History of Sugar

It is not known where sugar originated, but it is thought to have first been used in the Polynesian Islands of the Pacific Ocean over 5,000 years ago.
The Polynesians discovered that the stalks of a giant grass, contained a sweet tasting liquid and could be used in the preparation of food. Sugar was then taken to the coastal areas of India and for many centuries it spread no further.
In 510 BC Darius, the Persian Emperor, arrived to conquer the Indian sub-continent and found that the people used a substance from a plant to sweeten their food.Until then the Persian people had used honey to sweeten food, and so they called sugar cane 'the reed which gives honey without bees'.
In the fourth century BC, Alexander the Great conquered parts of Western Asia and took with him what he called the 'sacred reed'. Before long Ancient Greece, and then Rome, began to import sugar as a luxury product and a medicine.
In the seventh century BC, the Arabs invaded Persia and as part of their loot they took the sugar cane plant.Through invasions, conquests and increased trading links with other countries, sugar cane reached a great number of places, including Egypt, Rhodes, Cyprus, North Africa (Morocco and Tunisia), Southern Spain and Syria.
The Arabs took sugar cane to Spain and Portugal, and because it was a highly profitable crop, both countries became very active in finding new places to grow sugar cane.
In 1493, the explorer Christopher Columbus took sugar cane to the Caribbean Island of Santa Domingo for trial planting.
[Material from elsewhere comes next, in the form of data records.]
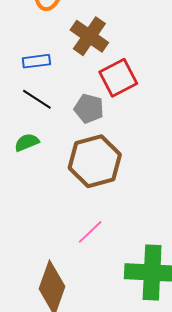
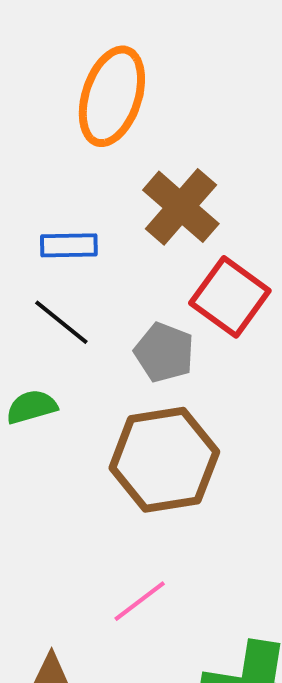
red square: (118, 78) -> (230, 297), turned -33

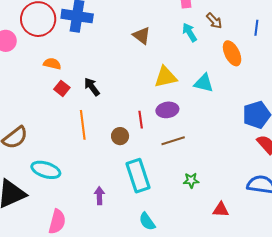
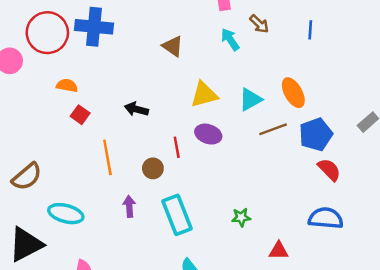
orange ellipse: (232, 53) -> (293, 93), moved
cyan triangle: (204, 83) -> (250, 99), turned -40
black arrow: (92, 87) -> (136, 109), moved, turned -36
purple ellipse: (167, 110) -> (208, 134), turned 30
brown line: (173, 141) -> (273, 129), moved
purple arrow: (99, 196) -> (129, 206), moved

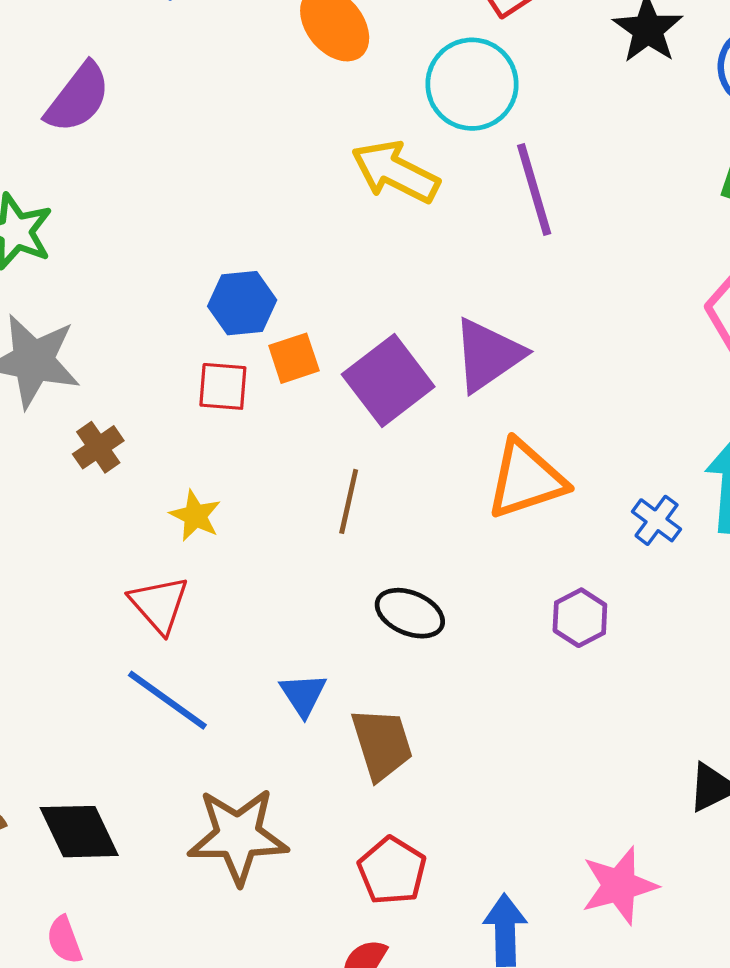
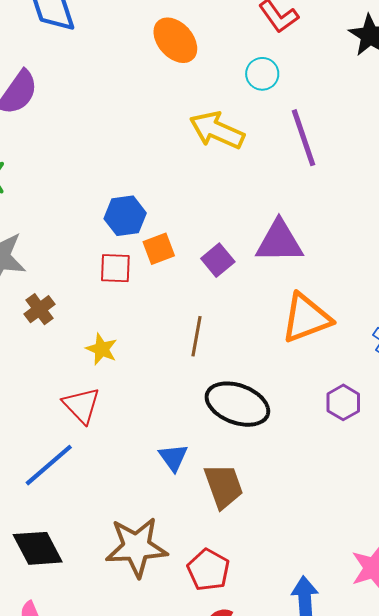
cyan circle: (472, 84) -> (262, 74), size x0.6
purple triangle: (488, 355) -> (279, 242), turned 36
purple square: (388, 381) -> (218, 260), size x0.6
black ellipse: (410, 613) -> (237, 404), size x1.5
blue line: (167, 700) -> (49, 465), moved, turned -74
red pentagon: (392, 871) -> (208, 570), moved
The crop flourished in the hot sunshine, heavy rainfall and fertile soil.
This was a landmark in the history of sugar cane, because, as Columbus reported to Queen Isabella of Spain, it grew faster in the West Indies than anywhere else in the world.
The New World
After Columbus’ voyages to the West Indies, Europeans flocked to this exciting and promising New World. The discovery of how well sugar grew there upset the sugar markets in the Old World and many of the traditional cultivation areas in the Mediterranean were threatened by the competition.
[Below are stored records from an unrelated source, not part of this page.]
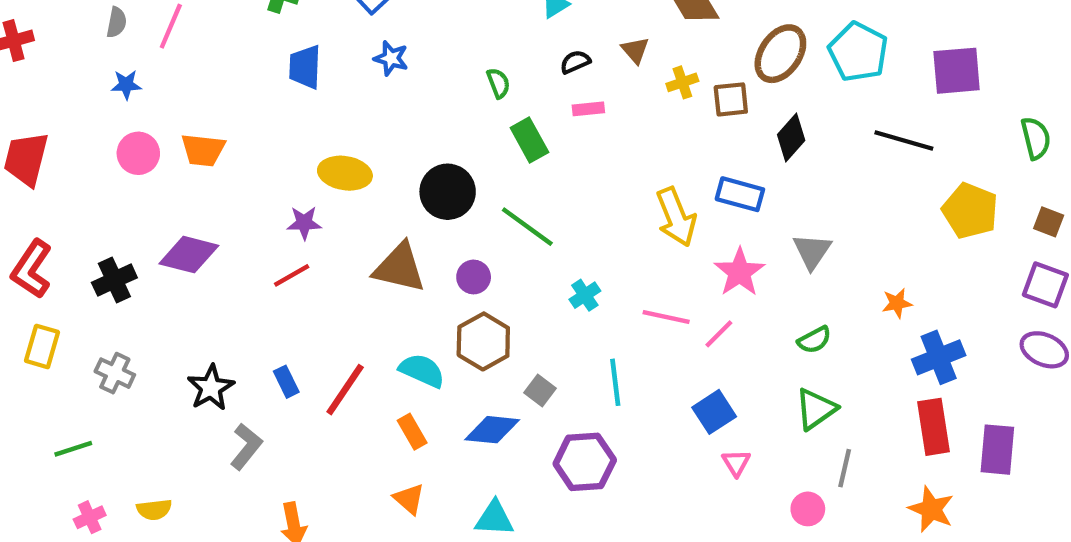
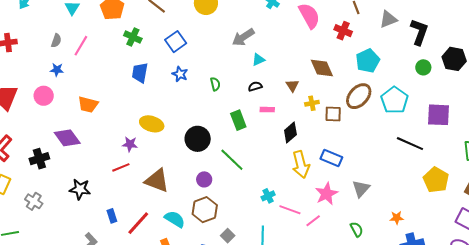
black semicircle: (575, 62) -> (255, 86), moved
green semicircle: (498, 83) -> (215, 84), moved
black diamond: (791, 138) -> (290, 133), moved
pink circle: (138, 153) -> (44, 96), moved
purple diamond: (189, 255) -> (67, 138), moved, turned 32
brown triangle: (399, 268) -> (157, 181), moved
cyan cross: (585, 295) -> (268, 196), moved
green semicircle: (814, 340) -> (357, 229), turned -98
black star: (211, 388) -> (80, 189), moved, turned 30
Farmers from Britain, France and Holland made the most of this discovery and grew sugar on plantations in Brazil, Cuba, Mexico and the West Indies. These plantations grew sugar for export and, in the early stages, the local population was employed to tend to the cane.
Later on, because large numbers of workers were necessary, slaves were brought from Africa to farm the plantations. Sugar farming became so profitable that people soon referred to sugar as “white gold”, because owning a sugar plantation was said to be like owning a gold mine.
Sugar in Britain
In Britain, and throughout most of Europe, honey was the ingredient used to sweeten food.The first Britons to taste cane sugar were probably Christian soldiers called Crusaders who fought Muslims in the first Crusade to Syria in 1099.As cane could not grow in the British climate, sugar was not available to the people of Britain until trading and transport had developed sufficiently for sugar to be brought into the country.
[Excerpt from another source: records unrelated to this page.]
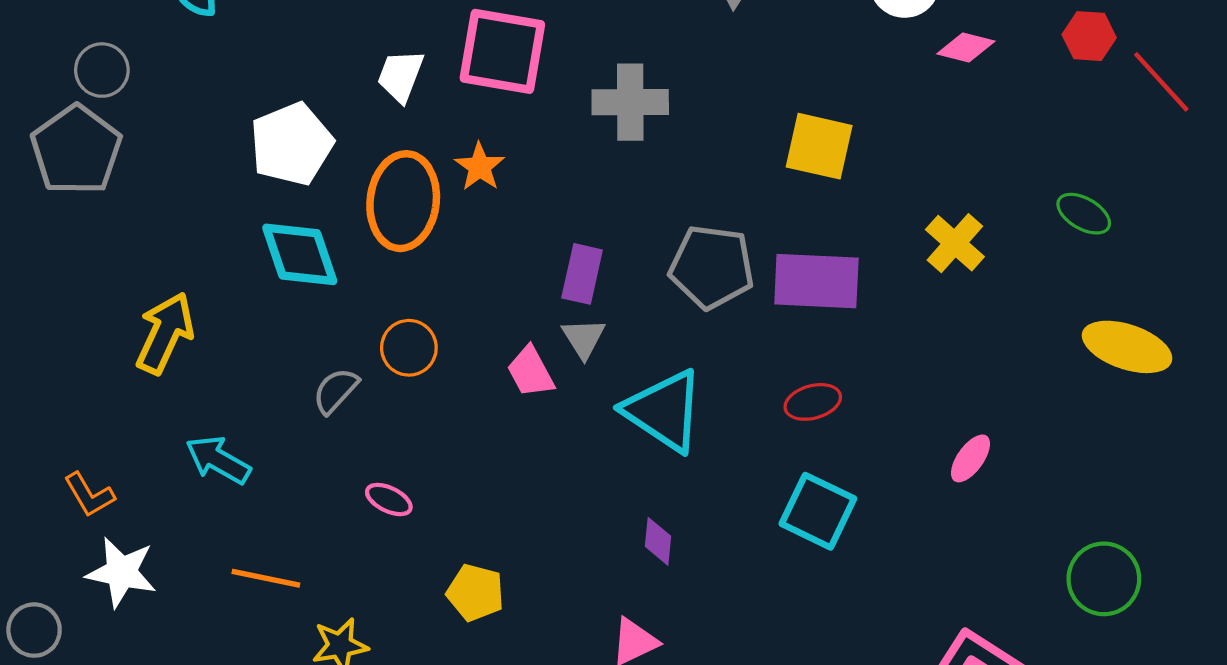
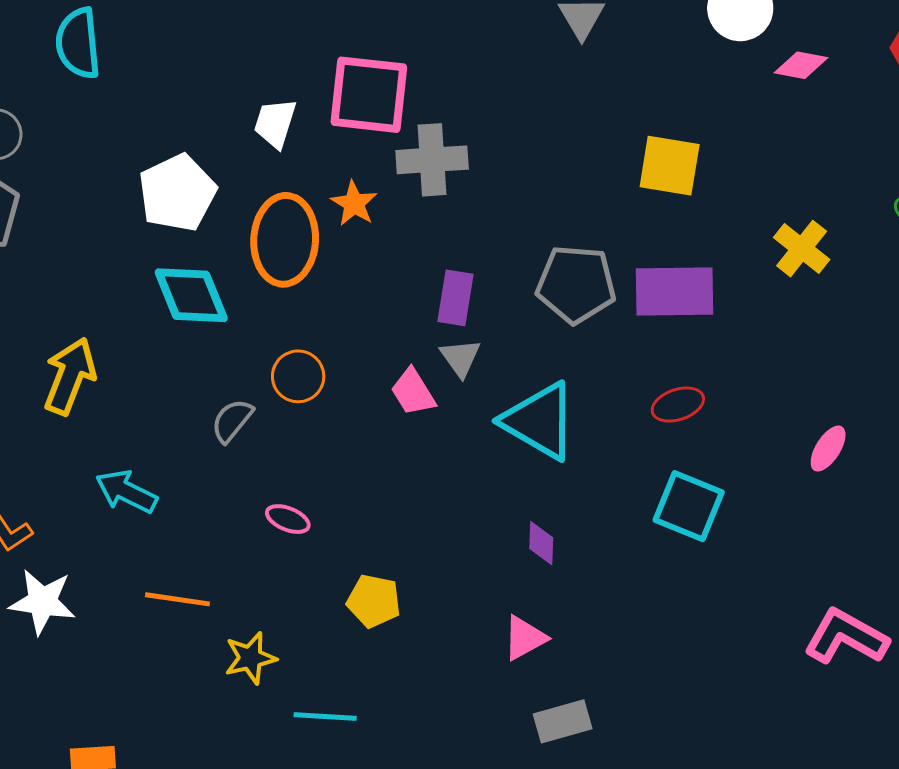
gray cross: (630, 102) -> (432, 160), moved

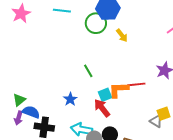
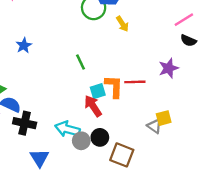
orange L-shape: (119, 90) -> (114, 86), turned 90
blue star: (70, 99) -> (24, 45), moved

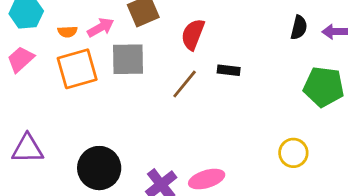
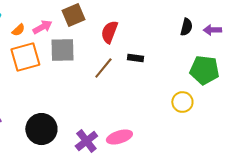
orange semicircle: (67, 32) -> (18, 30), turned -40
yellow circle: (293, 153) -> (182, 102), moved

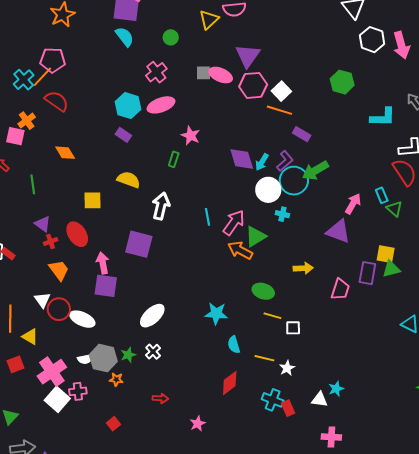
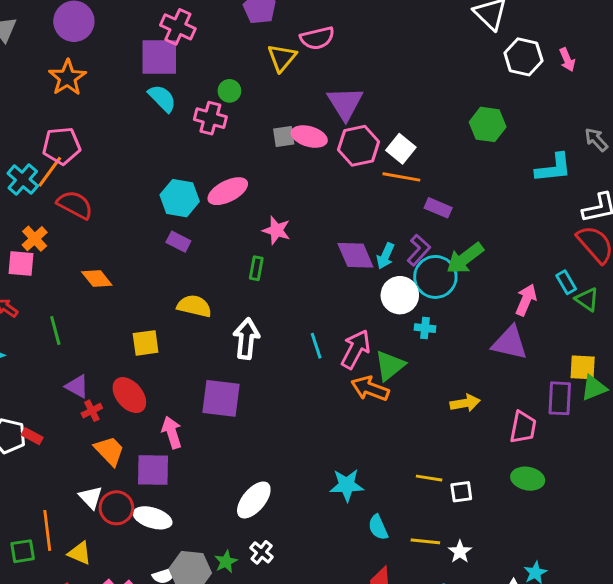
pink arrow: (401, 45) -> (567, 60), size x0.6
pink cross: (156, 72) -> (210, 118), moved, turned -30
purple square: (106, 286) -> (153, 470), moved
green ellipse: (263, 291) -> (528, 479), moved

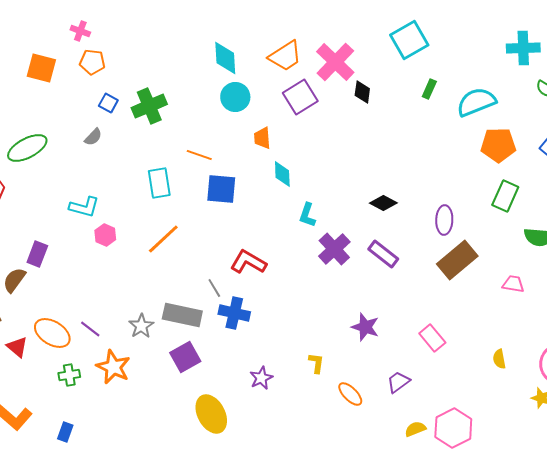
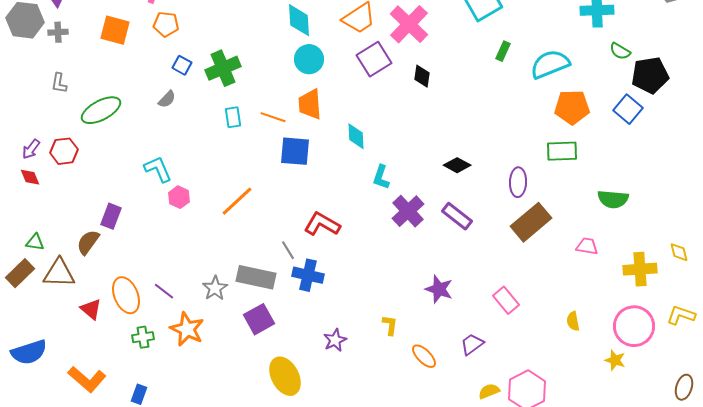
black diamond: (362, 92) -> (422, 76), moved
orange trapezoid: (262, 138) -> (310, 104), moved, size x1.4
cyan rectangle: (159, 183) -> (233, 117), moved, size x0.7
green rectangle: (505, 196) -> (562, 151), moved, turned 64
cyan L-shape: (84, 207) -> (158, 169), turned -128
orange ellipse: (52, 333) -> (126, 295), turned 36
It is reported that the household of Henry III was using sugar in 1264, but not until 1319 was sugar in more general use in Britain. It was sold at two shillings a pound (or approximately £50 in today’s money) and was therefore a luxury enjoyed by very few people.
Sugar was such a valuable commodity that it was kept in specially adapted tea caddies which would be locked.
Britain took Jamaica and other parts of the West Indies from Spain in 1655 and from then on became more involved in the sugar industry. By 1750 there were 120 British refining factories, producing 30,000 tonnes of sugar a year from sugar cane. Sugar was heavily taxed and by 1815 the British government had collected a total of £3 million in sugar duties.
In 1874 the prime minister, William Gladstone, removed the tax and sugar could then be afforded by many more British people.
All this time sugar beet was unknown as a source of sugar. Beet has been grown for food and fodder since ancient times. However, it was not until 1747 that Andreas Marggraf, a German chemist, succeeded in extracting sugar from beet in a form which could be used in cooking.
This crop was highly suited to the temperate climate of Europe.
Cane sugar continued to be the main source of sugar in Europe until the Napoleonic Wars, which took place between France and Britain from 1793-1815.
During this period the British Navy blockaded French ports preventing goods from being imported. The farming of sugar beet then developed rapidly on mainland Europe in order to replace cane sugar.
Once it was found that the crop grew well in European climates, sugar from beet began to rival sugar from cane and, by 1880, beet was the main source of sugar in Europe. Another factor which encouraged the increase in European sugar beet farming was the abolition of slavery in the West Indies which increased the cost of cane sugar as paid employees rather than slaves were working on the plantations.
Britain’s interest in sugar beet came about during World War I (1914-1918), when the British supply of sugar from cane was greatly reduced as German U-Boats sunk the trading ships. The British Government decided to intervene and began persuading farmers to grow sugar beet. Since then, Britain has produced a proportion of its sugar from this source.